Francisca Júlia, por volta de 1895. |
Num universo inteiramente dominado por
poetas do chamado sexo forte, Francisca Júlia provou que mulher também sabia
fazer poesia de qualidade, confeccionando versos perfeitos que em nada ficaram
a dever à chamada “trindade parnasiana”: Olavo Bilac, Raimundo Correa e Alberto
de Oliveira, que foram seus admiradores.
Desde a infância, Francisca Júlia já
demonstrava pendor para a poesia. O ambiente familiar a isso contribuía: o pai,
Miguel Luso da Silva, era advogado provisionado, amigo particular dos livros; a
mãe, Cecília Isabel da Silva, professora na escola de Xiririca (hoje Eldorado,
no Vale do Ribeira, Estado de São Paulo). Foi nessa aprazível cidade às margens
do rio Ribeira de Iguape que, em 31 de agosto de 1871, nasceu Francisca Júlia
da Silva. O ano de seu nascimento é um tanto contraditório: 1874 para uns, 1875
para outros. De acordo com o irmão de Francisca, o também escritor Júlio César
da Silva (1872-1936), a quem se deve dar crédito, o ano correto é mesmo 1871.
(1)
Ainda criança, a sua família se
transferiu para São Paulo. Já moça feita, Francisca Júlia logo passou a
colaborar com os jornais mais importantes da época. Sua estreia deu-se no
jornal “O Estado de S. Paulo”, onde
publicou os primeiros sonetos. A partir de então, começou a colaborar
assiduamente para o “Correio Paulistano”
e “Diário Popular”. Colaborou também
para jornais do Rio de Janeiro, com destaque para as revistas “O Álbum”, de Arthur Azevedo, e, especialmente,
“A Semana”, de Valentim Magalhães.
A
ESTREIA LITERÁRIA
Capa de “Mármores”. |
Em 1895, aparece o seu primeiro livro, “Mármores”, reunindo sonetos publicados
na “A Semana” de 1893 até aquele ano,
edição custeada pelo editor Horácio Belfort Sabino. Prefaciado por João Ribeiro
(1860-1934), conceituado crítico literário da época, o livro causou sensação
nas rodas culturais de São Paulo e Rio de Janeiro. Olavo Bilac, numa crônica
emocionada, destacou: “Em Francisca Júlia
surpreendeu-me o respeito da língua portuguesa, –
não que ela transporte para a sua estrofe brasileira a dura construção
clássica: mas a língua doce de Camões, trabalhada pela pena dessa meridional, – que traz para a arte escrita todas as suas delicadezas de
mulher, toda a sua faceirice de moça, nada perde da sua pureza fidalga de linhas.

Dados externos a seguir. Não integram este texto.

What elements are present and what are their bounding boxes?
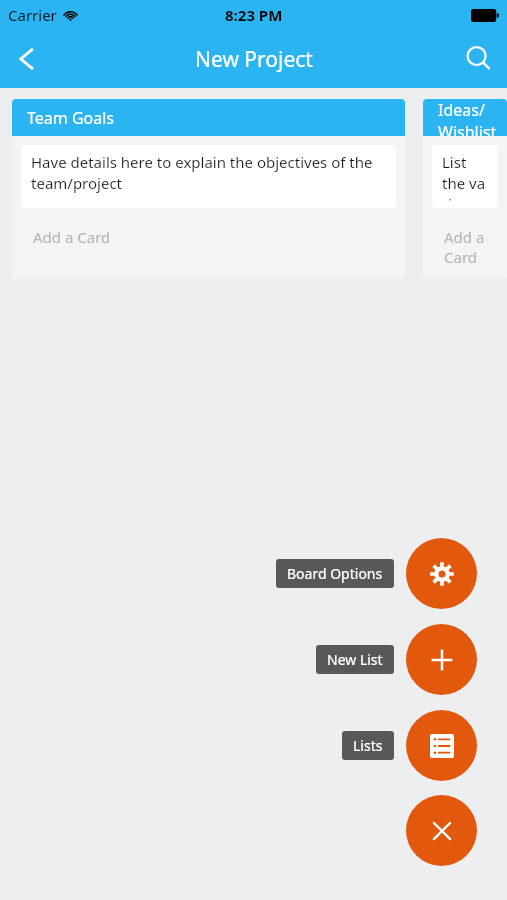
button[interactable]: Back: [0, 32, 54, 86]
button[interactable]: Search: [451, 31, 507, 87]
button[interactable]: Have details here to explain the objecti…: [21, 145, 396, 208]
button[interactable]: List the various ideas: [432, 145, 498, 208]
button[interactable]: New List: [406, 624, 477, 695]
staticText: Board Options: [287, 564, 383, 583]
staticText: 8:23 PM: [225, 5, 283, 25]
staticText: New List: [327, 650, 383, 669]
staticText: List the various ideas: [442, 152, 488, 201]
button[interactable]: Board Options: [276, 559, 394, 588]
button[interactable]: Ideas/Wishlist: [423, 99, 507, 278]
staticText: Team Goals: [27, 107, 114, 129]
button[interactable]: Lists: [342, 731, 394, 760]
staticText: Have details here to explain the objecti…: [31, 152, 386, 194]
staticText: New Project: [195, 45, 313, 74]
button[interactable]: Board Options: [406, 538, 477, 609]
staticText: Lists: [353, 736, 383, 755]
button[interactable]: Close: [406, 795, 477, 866]
button[interactable]: Team Goals: [12, 99, 405, 278]
button[interactable]: New List: [316, 645, 394, 674]
staticText: Carrier: [8, 5, 57, 25]
button[interactable]: Lists: [406, 710, 477, 781]
staticText: Add a Card: [33, 227, 111, 247]
staticText: Ideas/Wishlist: [438, 99, 507, 136]
staticText: Add a Card: [444, 227, 507, 267]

O português de Francisca Júlia é o mesmo antigo português, remoçado por um
banho maravilhoso de novidade e frescura.” (2)
“A
Semana” era uma das revistas mais conceituadas que então se editava na
Capital Federal. Dirigida por Valentim Magalhães, tinha como redatores ilustres
escritores da época: João Ribeiro, Araripe Júnior e Lúcio de Mendonça. A estreia
de Francisca Júlia na revista provocou grande alvoroço: os redatores não
acreditavam que uma mulher pudesse escrever versos tão perfeitos. Não foi sem
razão que João Ribeiro exclamou: “Isto
não é verso de mulher! Deve ser uma brincadeira do Raimundo Correa!...” (3)
Encantado com esse talento literário que
emergia, João Ribeiro prefaciaria o livro “Mármores”.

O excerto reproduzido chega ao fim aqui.